__WORK ORDER__:
Repeat the records below exactly from the line containing "Balayı Konsepti" to the line containing "przypadku rdzeni Low Power", taking in both of those lines. Drop the pictures.
-- SUPPLIED MATERIAL follows --
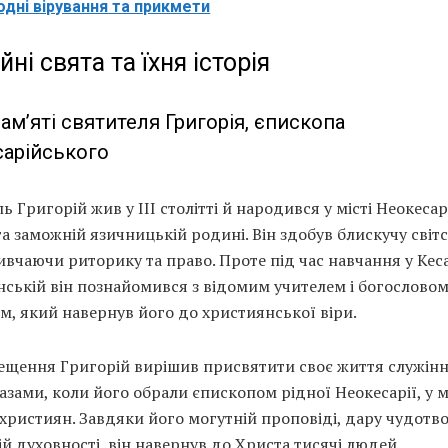
одні вірування та прикмети
йні свята та їхня історія
ам’яті святителя Григорія, єпископа
арійського
ь Григорій жив у III столітті й народився у місті Неокесар
та заможній язичницькій родині. Він здобув блискучу світ
вивчаючи риторику та право. Проте під час навчання у Кеса
ській він познайомився з відомим учителем і богослово
, який навернув його до християнської віри.
рещення Григорій вирішив присвятити своє життя служінн
азами, коли його обрали єпископом рідної Неокесарії, у м
християн. Завдяки його могутній проповіді, дару чудотв
ій духовності, він навернув до Христа тисячі людей.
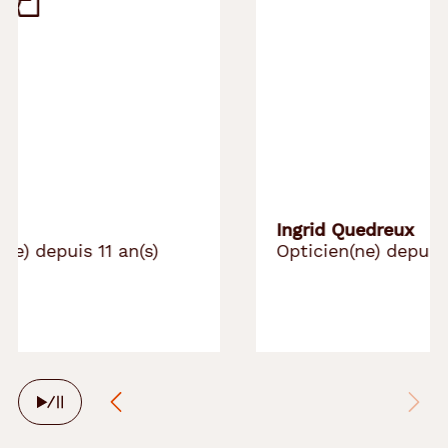
Ingrid Quedreux
Opticien(ne) depuis 1 an(s)
Arrêter
le
défilement
automatique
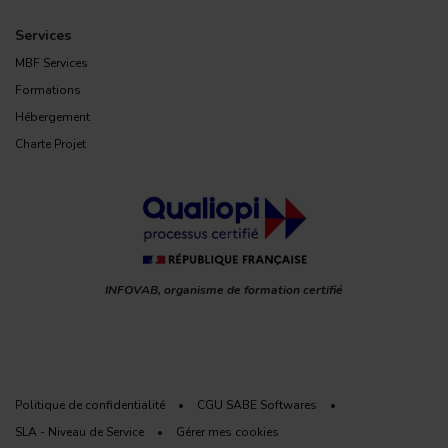
Services
MBF Services
Formations
Hébergement
Charte Projet
INFOVAB, organisme de formation certifié
Politique de confidentialité
•
CGU SABE Softwares
•
SLA - Niveau de Service
•
Gérer mes cookies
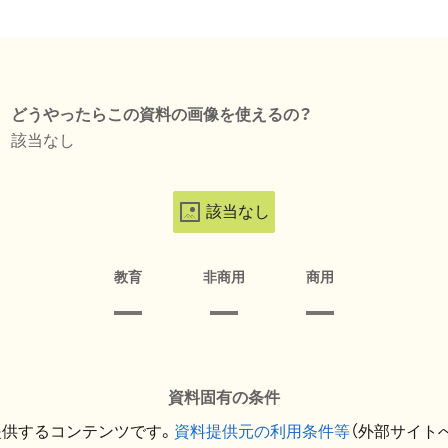
どうやったらこの資料の画像を使えるの？
該当なし
該当なし
教育
非商用
商用
資料固有の条件
提供するコンテンツです。
資料提供元の利用条件等
（外部サイト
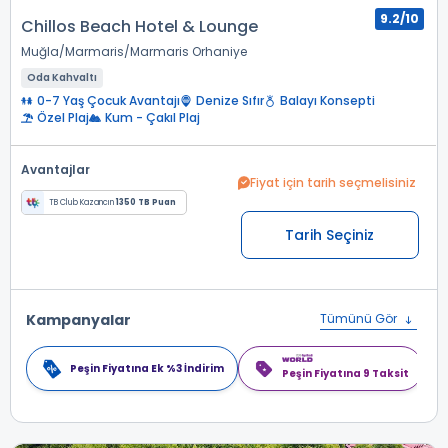
9.2/10
Chillos Beach Hotel & Lounge
Muğla
Marmaris
Marmaris Orhaniye
Oda Kahvaltı
0-7 Yaş Çocuk Avantajı
Denize Sıfır
Balayı Konsepti
Özel Plaj
Kum - Çakıl Plaj
Avantajlar
Fiyat için tarih seçmelisiniz
TB Club Kazancın
1350 TB Puan
Tarih Seçiniz
Kampanyalar
Tümünü Gör
Peşin Fiyatına Ek %3 İndirim
Peşin Fiyatına 9 Taksit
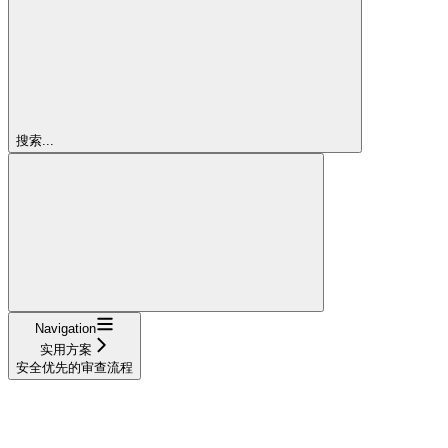
搜索...
Navigation
实用方案
安全优先的审查流程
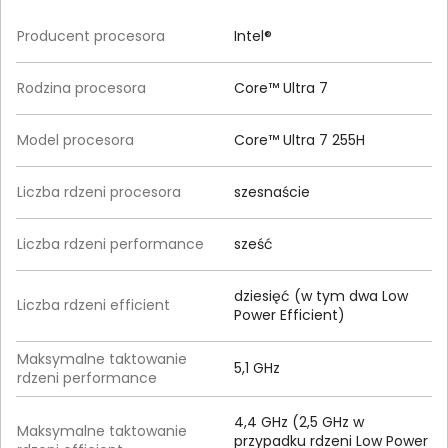
Producent procesora
Intel®
Rodzina procesora
Core™ Ultra 7
Model procesora
Core™ Ultra 7 255H
Liczba rdzeni procesora
szesnaście
Liczba rdzeni performance
sześć
dziesięć (w tym dwa Low
Liczba rdzeni efficient
Power Efficient)
Maksymalne taktowanie
5,1 GHz
rdzeni performance
4,4 GHz (2,5 GHz w
Maksymalne taktowanie
przypadku rdzeni Low Power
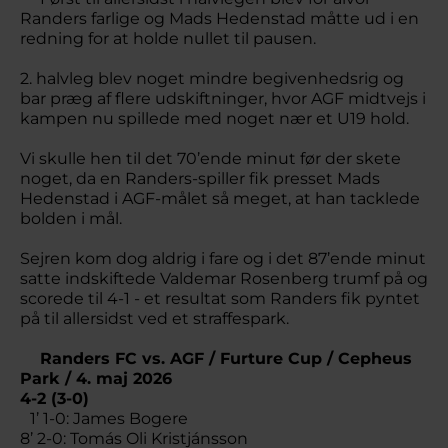
Randers farlige og Mads Hedenstad måtte ud i en
redning for at holde nullet til pausen.
2. halvleg blev noget mindre begivenhedsrig og
bar præg af flere udskiftninger, hvor AGF midtvejs i
kampen nu spillede med noget nær et U19 hold.
Vi skulle hen til det 70’ende minut før der skete
noget, da en Randers-spiller fik presset Mads
Hedenstad i AGF-målet så meget, at han tacklede
bolden i mål.
Sejren kom dog aldrig i fare og i det 87’ende minut
satte indskiftede Valdemar Rosenberg trumf på og
scorede til 4-1 - et resultat som Randers fik pyntet
på til allersidst ved et straffespark.
Randers FC vs. AGF / Furture Cup / Cepheus
Park / 4. maj 2026
4-2 (3-0)
1’ 1-0: James Bogere
8’ 2-0: Tomás Oli Kristjánsson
-- SUPPLIED MATERIAL concluded --
__RESULT OF THIS EXERCISE__:
Balayı Konsepti
Özel Plaj
Kum - Çakıl Plaj
Avantajlar
Fiyat için tarih seçmelisiniz
TB Club Kazancın
1350 TB Puan
Tarih Seçiniz
Kampanyalar
Tümünü Gör
Peşin Fiyatına Ek %3 İndirim
Peşin Fiyatına 9 Taksit
搜索...
Navigation
实用方案
安全优先的审查流程
Producent procesora
Intel®
Rodzina procesora
Core™ Ultra 7
Model procesora
Core™ Ultra 7 255H
Liczba rdzeni procesora
szesnaście
Liczba rdzeni performance
sześć
dziesięć (w tym dwa Low
Liczba rdzeni efficient
Power Efficient)
Maksymalne taktowanie
5,1 GHz
rdzeni performance
4,4 GHz (2,5 GHz w
Maksymalne taktowanie
przypadku rdzeni Low Power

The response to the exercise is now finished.